UI is my only exception — if it looks OK, I accept it. But I don’t build UIs for work or for anything serious, so my bar is low there. Anything else has to be treated with the utmost care.

Technical debt will bury you if you don’t keep things under control. And sensitive code and credentials require even more discipline than before — if you kept your secrets in a repo before, you will have an even bigger problem now.

Where This Goes

I honestly don’t know how people will get enough expertise to use AI reliably in the future. Learning from more experienced colleagues is now more important than ever. And leaving juniors without supervision is more dangerous than ever. The fundamentals that let you judge whether AI output makes sense — those still need to come from somewhere.

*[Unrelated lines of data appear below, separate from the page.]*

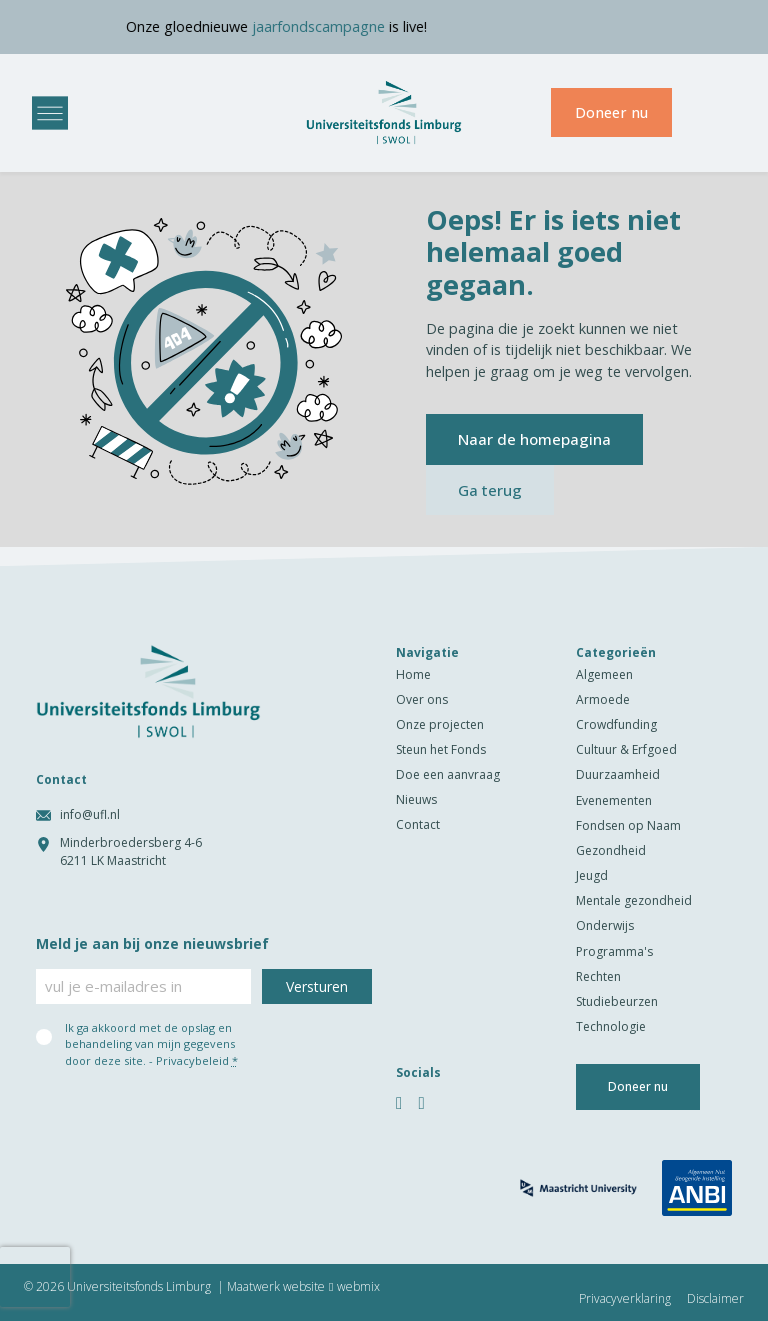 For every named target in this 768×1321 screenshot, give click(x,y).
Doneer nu (611, 112)
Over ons (422, 699)
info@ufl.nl (90, 814)
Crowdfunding (616, 724)
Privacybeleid (192, 1060)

And a friendly advice from me: don’t follow the hype. AI is here to stay, and it’s transforming how we build software but don’t jump on every new thing. I ignored Copilot, Cursor, Google Gemini, Ollama, local models, early Claude Code and other tools for a long time. I’m currently ignoring Moltbook (OpenClaw). You have limited time and resources in your day. Using tools when they become “boring”, mainstream, proven — is usually the most effective strategy.

If you’re a developer on the fence about AI tooling: it works, it’s not hype, but it requires a different kind of vigilance than writing code yourself, and it’s a new skill you have to build.

The shift is real though. We are going from typing code to writing designs, from crafting to directing, from coding to shipping. I’m still adapting, but I’m delivering more than ever.